╭─ Dataset

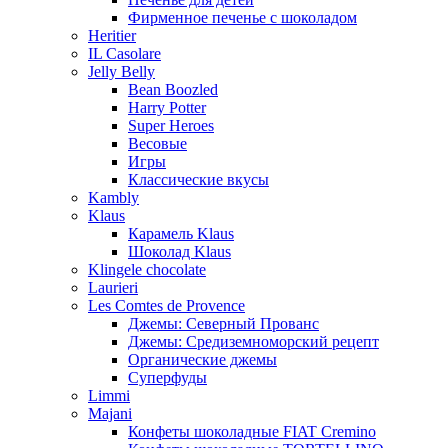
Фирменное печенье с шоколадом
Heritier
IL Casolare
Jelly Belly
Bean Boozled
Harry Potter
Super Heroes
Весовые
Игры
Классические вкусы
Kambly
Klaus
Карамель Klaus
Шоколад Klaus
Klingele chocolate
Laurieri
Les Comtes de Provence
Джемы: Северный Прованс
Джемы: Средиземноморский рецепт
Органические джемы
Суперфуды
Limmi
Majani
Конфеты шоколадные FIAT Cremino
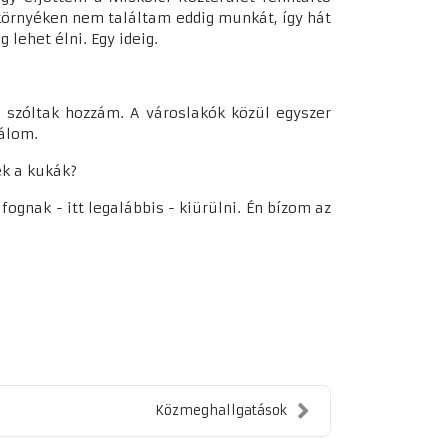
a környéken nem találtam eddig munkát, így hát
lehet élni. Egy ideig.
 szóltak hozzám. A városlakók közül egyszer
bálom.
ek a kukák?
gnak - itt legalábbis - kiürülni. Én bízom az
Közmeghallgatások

╰─
╭─ Dataset

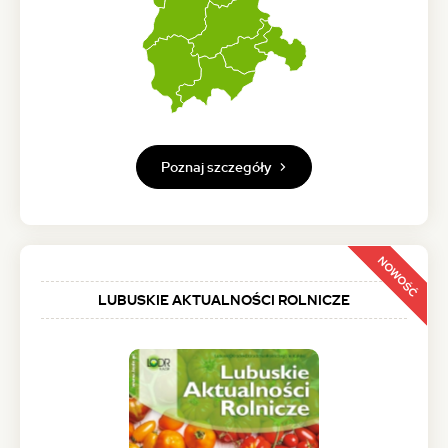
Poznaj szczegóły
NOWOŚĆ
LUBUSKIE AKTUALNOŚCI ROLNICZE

╰─

• [Directions for this task]: Please show every line above that includes the word "Klaus".

• [Result for this task]:
Klaus
Карамель Klaus
Шоколад Klaus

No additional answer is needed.